## ASSIGNMENT
For this exercise, copy out each line of the material below that includes "sociaux".

## PROVIDED RECORDS
== Segment start ==
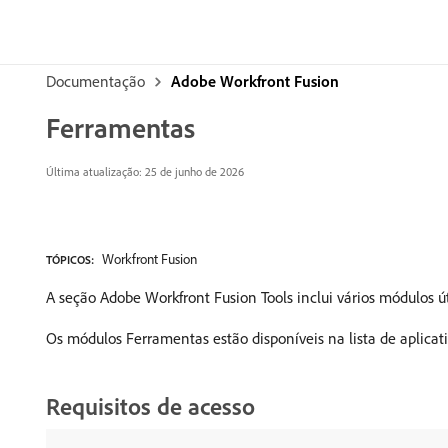
Documentação
Adobe Workfront Fusion
Ferramentas
Última atualização: 25 de junho de 2026
Workfront Fusion
TÓPICOS:
A seção Adobe Workfront Fusion Tools inclui vários módulos 
Os módulos Ferramentas estão disponíveis na lista de aplica
Requisitos de acesso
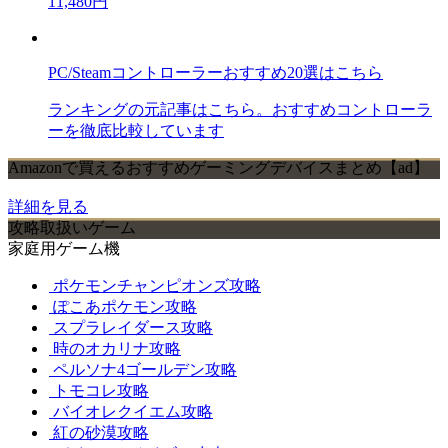
11,480円
PC/Steamコントローラーおすすめ20選はこちら
ランキングの元記事はこちら。おすすめコントローラ
ーを徹底比較しています
Amazonで買えるおすすめゲーミングデバイスまとめ【ad】
詳細を見る
攻略取扱いゲーム
家庭用ゲーム機
ポケモンチャンピオンズ攻略
ぽこあポケモン攻略
スプラレイダース攻略
時のオカリナ攻略
ペルソナ4ゴールデン攻略
トモコレ攻略
バイオレクイエム攻略
紅の砂漠攻略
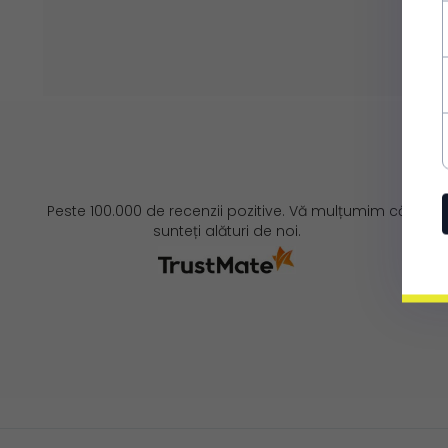
Peste 100.000 de recenzii pozitive. Vă mulțumim că
sunteți alături de noi.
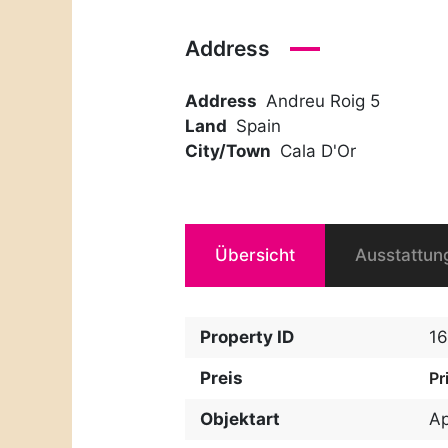
Address
Address
Andreu Roig 5
Land
Spain
City/Town
Cala D'Or
Übersicht
Ausstattun
Property ID
1
Preis
Pr
Objektart
A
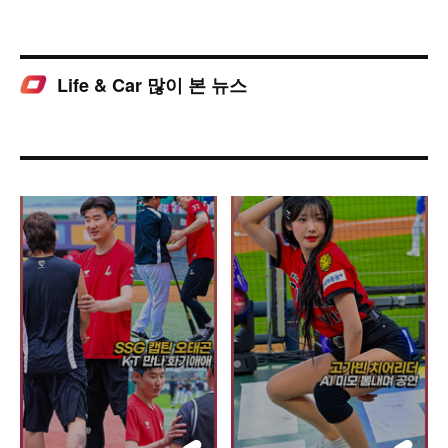
Life & Car 많이 본 뉴스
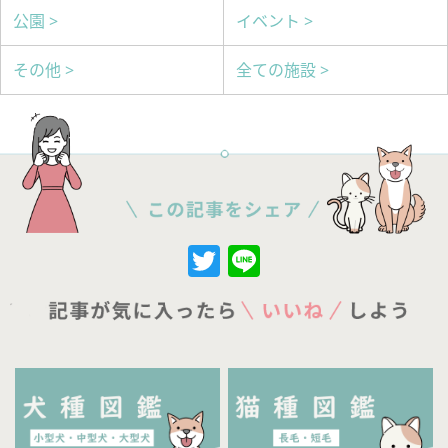
公園 >
イベント >
その他 >
全ての施設 >
Twitter
Line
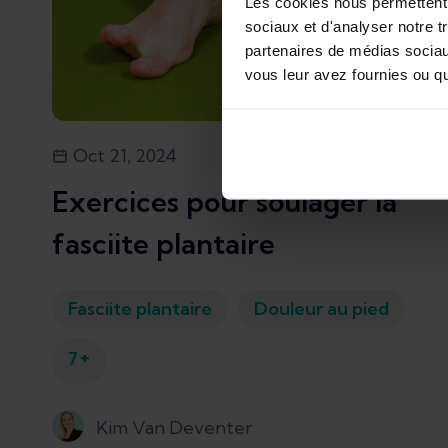
Les cookies nous permettent d
sociaux et d'analyser notre t
partenaires de médias sociaux
vous leur avez fournies ou qu'
Oct 21, 2024
11
min
Exercices pour soulager la
fasciite plantaire
Fasciite plantaire
Douleur au pied
+
7
Kim Van Deventer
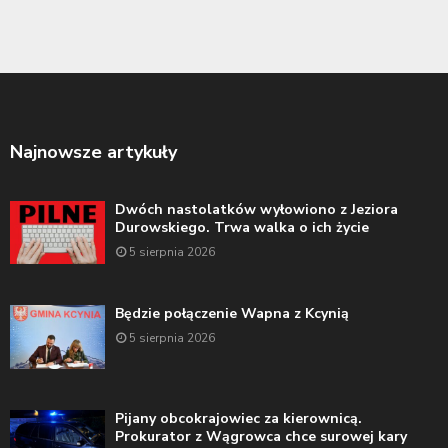
Najnowsze artykuły
Dwóch nastolatków wyłowiono z Jeziora
Durowskiego. Trwa walka o ich życie
5 sierpnia 2026
Będzie połączenie Wapna z Kcynią
5 sierpnia 2026
Pijany obcokrajowiec za kierownicą.
Prokurator z Wągrowca chce surowej kary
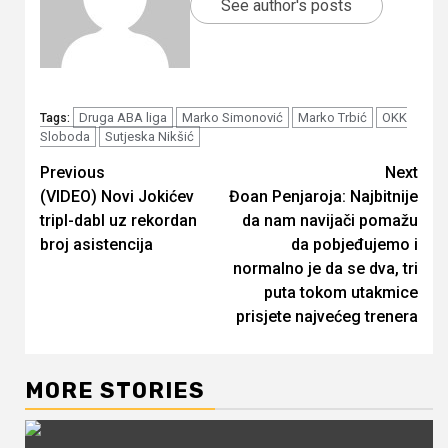
See author's posts
Druga ABA liga
Marko Simonović
Marko Trbić
OKK
Tags:
Sloboda
Sutjeska Nikšić
Continue
Previous
Next
(VIDEO) Novi Jokićev
Đoan Penjaroja: Najbitnije
Reading
tripl-dabl uz rekordan
da nam navijači pomažu
broj asistencija
da pobjeđujemo i
normalno je da se dva, tri
puta tokom utakmice
prisjete najvećeg trenera
MORE STORIES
== Segment end ==
## ANSWER SPACE
sociaux et d'analyser notre t
partenaires de médias sociaux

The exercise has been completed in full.